• **Problem description**: Find the string "bolts" in the data, then copy every line where it is found.

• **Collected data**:
***
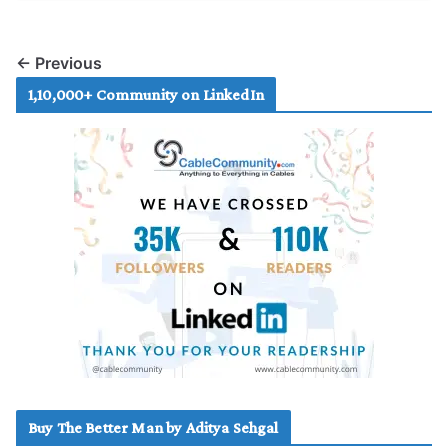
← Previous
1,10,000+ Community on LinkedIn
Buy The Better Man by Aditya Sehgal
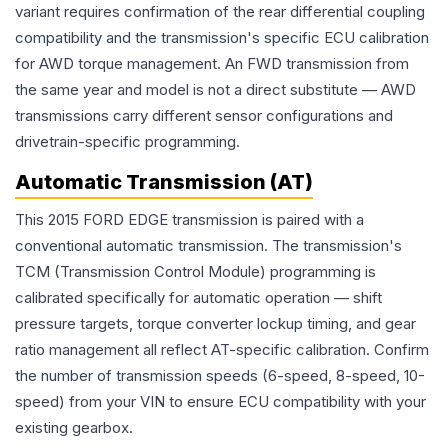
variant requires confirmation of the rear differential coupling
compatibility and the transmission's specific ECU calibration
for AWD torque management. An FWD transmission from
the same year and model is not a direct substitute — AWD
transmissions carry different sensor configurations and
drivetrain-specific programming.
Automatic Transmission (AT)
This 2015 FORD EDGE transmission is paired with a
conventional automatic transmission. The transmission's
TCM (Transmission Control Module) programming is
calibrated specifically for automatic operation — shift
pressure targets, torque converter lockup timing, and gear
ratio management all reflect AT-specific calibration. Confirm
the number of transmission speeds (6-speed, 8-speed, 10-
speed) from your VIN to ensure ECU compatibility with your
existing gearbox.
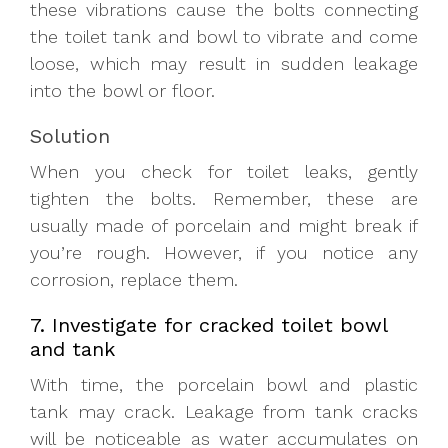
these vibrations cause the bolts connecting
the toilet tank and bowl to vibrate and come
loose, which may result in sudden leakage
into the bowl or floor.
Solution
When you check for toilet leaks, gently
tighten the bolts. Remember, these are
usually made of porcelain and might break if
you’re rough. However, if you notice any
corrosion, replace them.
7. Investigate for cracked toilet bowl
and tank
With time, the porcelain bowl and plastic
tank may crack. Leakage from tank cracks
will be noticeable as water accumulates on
***
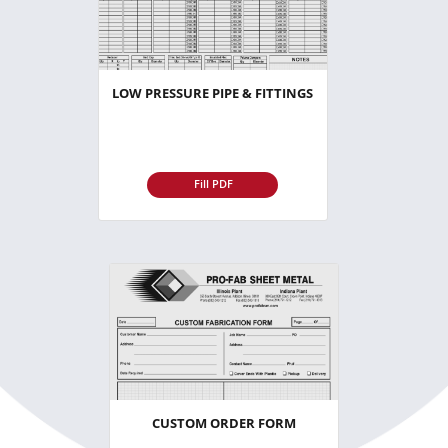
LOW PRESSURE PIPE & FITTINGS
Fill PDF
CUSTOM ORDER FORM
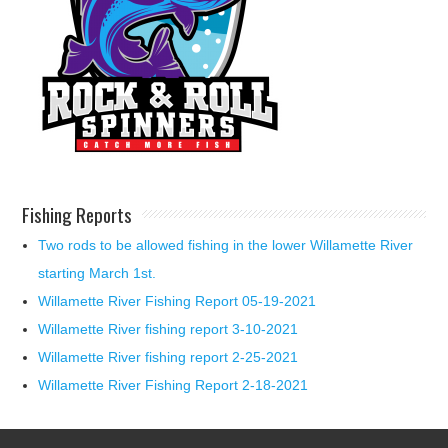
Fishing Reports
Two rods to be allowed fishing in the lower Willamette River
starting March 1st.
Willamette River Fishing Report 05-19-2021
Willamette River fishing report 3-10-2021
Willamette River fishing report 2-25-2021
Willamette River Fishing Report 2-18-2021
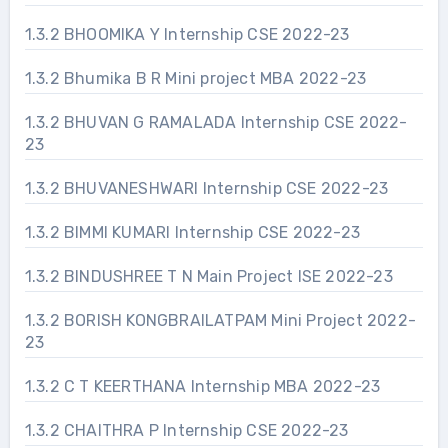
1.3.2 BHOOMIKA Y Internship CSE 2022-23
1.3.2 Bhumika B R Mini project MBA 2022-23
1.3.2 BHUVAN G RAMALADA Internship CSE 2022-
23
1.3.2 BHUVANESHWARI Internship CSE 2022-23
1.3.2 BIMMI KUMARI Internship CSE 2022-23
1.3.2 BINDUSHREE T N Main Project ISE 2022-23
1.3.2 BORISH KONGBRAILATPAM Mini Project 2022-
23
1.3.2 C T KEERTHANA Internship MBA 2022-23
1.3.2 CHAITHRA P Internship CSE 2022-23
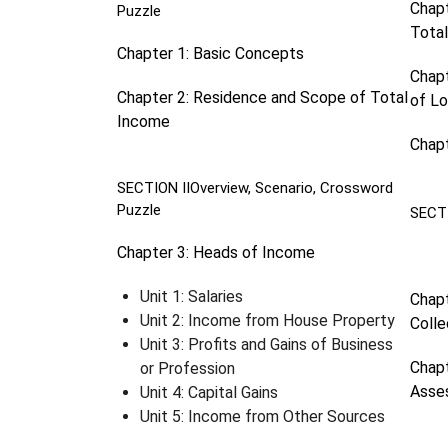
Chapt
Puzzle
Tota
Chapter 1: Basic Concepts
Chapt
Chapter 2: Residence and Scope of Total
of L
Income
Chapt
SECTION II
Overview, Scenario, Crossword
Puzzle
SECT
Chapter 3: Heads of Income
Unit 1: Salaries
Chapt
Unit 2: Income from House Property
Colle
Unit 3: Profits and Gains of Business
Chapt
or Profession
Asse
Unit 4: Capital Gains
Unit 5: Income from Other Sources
***
• **Response to this exercise**:
these vibrations cause the bolts connecting
tighten the bolts. Remember, these are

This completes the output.